PROBLEM. Transcribe the records in full; omit images.

EXTRACTED RECORDS.
· · · ·
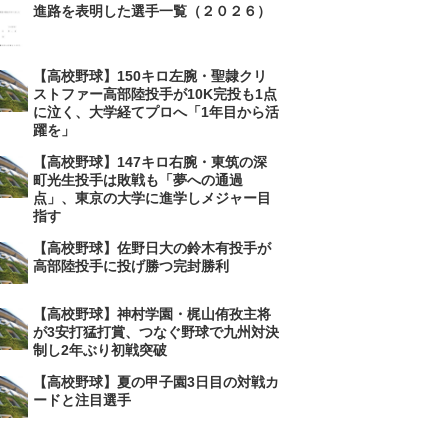
進路を表明した選手一覧（２０２６）
【高校野球】150キロ左腕・聖隷クリ
ストファー高部陸投手が10K完投も1点
に泣く、大学経てプロへ「1年目から活
躍を」
【高校野球】147キロ右腕・東筑の深
町光生投手は敗戦も「夢への通過
点」、東京の大学に進学しメジャー目
指す
【高校野球】佐野日大の鈴木有投手が
高部陸投手に投げ勝つ完封勝利
【高校野球】神村学園・梶山侑孜主将
が3安打猛打賞、つなぐ野球で九州対決
制し2年ぶり初戦突破
【高校野球】夏の甲子園3日目の対戦カ
ードと注目選手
· · · ·
ANSWER BOX.
進路を表明した選手一覧（２０２６）
【高校野球】150キロ左腕・聖隷クリ
ストファー高部陸投手が10K完投も1点
に泣く、大学経てプロへ「1年目から活
躍を」
【高校野球】147キロ右腕・東筑の深
町光生投手は敗戦も「夢への通過
点」、東京の大学に進学しメジャー目
指す
【高校野球】佐野日大の鈴木有投手が
高部陸投手に投げ勝つ完封勝利
【高校野球】神村学園・梶山侑孜主将
が3安打猛打賞、つなぐ野球で九州対決
制し2年ぶり初戦突破
【高校野球】夏の甲子園3日目の対戦カ
ードと注目選手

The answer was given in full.